__TASK INPUTS__.
/---

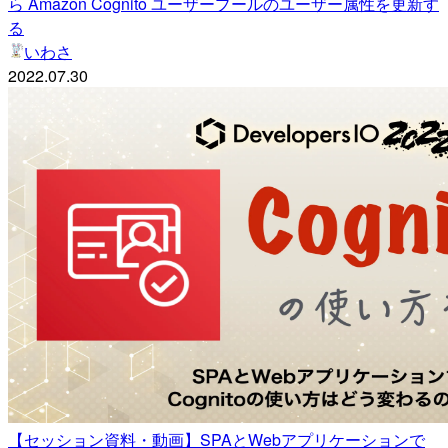
ら Amazon Cognito ユーザープールのユーザー属性を更新す
る
いわさ
2022.07.30
【セッション資料・動画】SPAとWebアプリケーションで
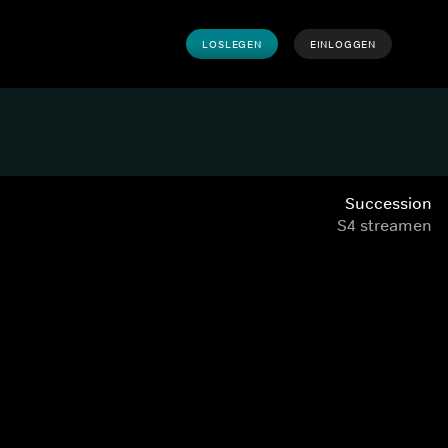
LOSLEGEN
EINLOGGEN
Succession
S4 streamen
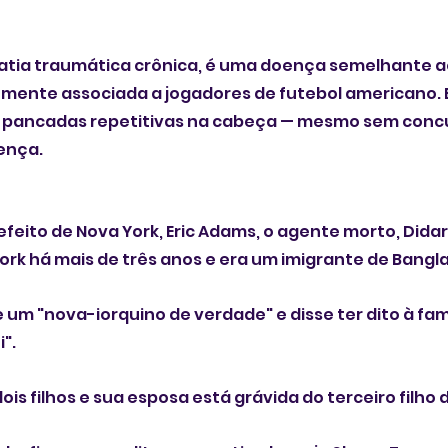
patia traumática crônica, é uma doença semelhante ao
mente associada a jogadores de futebol americano. 
pancadas repetitivas na cabeça — mesmo sem conc
ença.
eito de Nova York, Eric Adams, o agente morto, Didarul
York há mais de três anos e era um imigrante de Bangl
m "nova-iorquino de verdade" e disse ter dito à famíli
i".
dois filhos e sua esposa está grávida do terceiro filho 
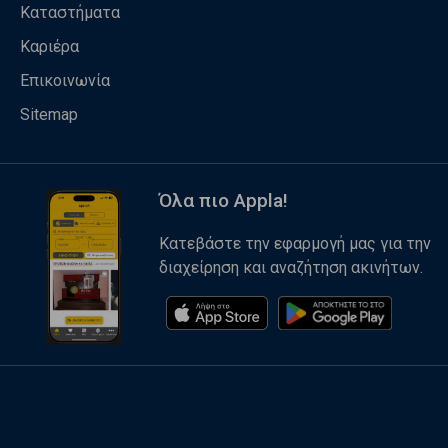
Καταστήματα
Καριέρα
Επικοινωνία
Sitemap
Όλα πιο Appla!
Κατεβάστε την εφαρμογή μας για την
διαχείρηση και αναζήτηση ακινήτων.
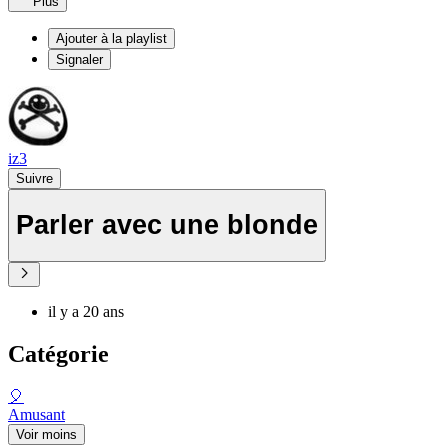
Plus
Ajouter à la playlist
Signaler
iz3
Suivre
Parler avec une blonde
il y a 20 ans
Catégorie
🎈
Amusant
Voir moins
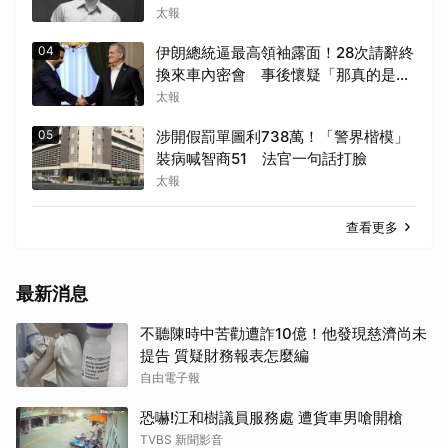
太報
04
伊朗總統逼最高領袖露面！28次請辭終
換來車內密會 事後懷疑「那真的是他
嗎?」
太報
05
涉開假罰單圖利738萬！「警界楷模」
裝病喊智商51 法官一句話打臉
太報
查看更多
最新消息
不聽陳時中苦勸遭詐10億！他發現慈濟尚未
提告 質疑財務報表怎麼編
自由電子報
恐嚇!江和樹議員服務處 遭貨車男嗆開槍
TVBS 新聞影音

\---

__THE PROBLEM__. Report how many lines of the entries include the word "York", and let the number stand alone.

__TASK RESPONSE__. 2